__Problem__:
Filter out every line below that lacks "oder", and copy the rest.

== Segment start ==

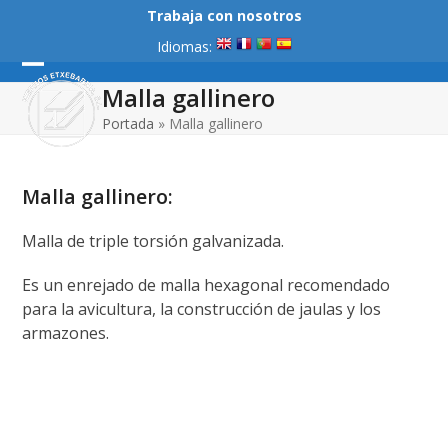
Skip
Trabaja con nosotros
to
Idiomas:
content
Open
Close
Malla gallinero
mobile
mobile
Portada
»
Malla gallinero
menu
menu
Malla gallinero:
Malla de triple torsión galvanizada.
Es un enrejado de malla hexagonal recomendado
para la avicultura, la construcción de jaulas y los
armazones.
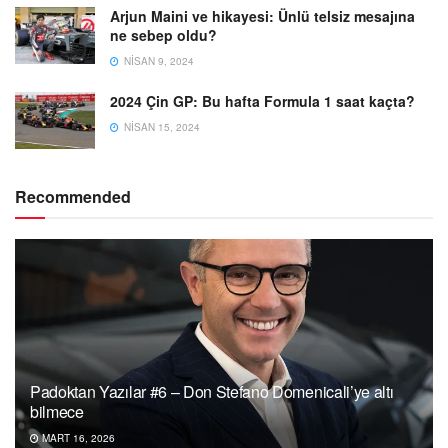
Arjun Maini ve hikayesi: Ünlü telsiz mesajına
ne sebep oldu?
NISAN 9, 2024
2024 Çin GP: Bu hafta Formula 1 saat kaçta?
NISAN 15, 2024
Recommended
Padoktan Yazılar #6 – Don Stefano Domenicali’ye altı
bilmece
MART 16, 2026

== Segment end ==
== Segment start ==

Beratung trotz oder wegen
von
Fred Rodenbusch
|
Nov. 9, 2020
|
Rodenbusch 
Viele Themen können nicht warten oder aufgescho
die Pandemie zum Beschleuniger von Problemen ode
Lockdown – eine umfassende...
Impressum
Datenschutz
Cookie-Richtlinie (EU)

== Segment end ==

__Exercise response__:
Beratung trotz oder wegen
Viele Themen können nicht warten oder aufgescho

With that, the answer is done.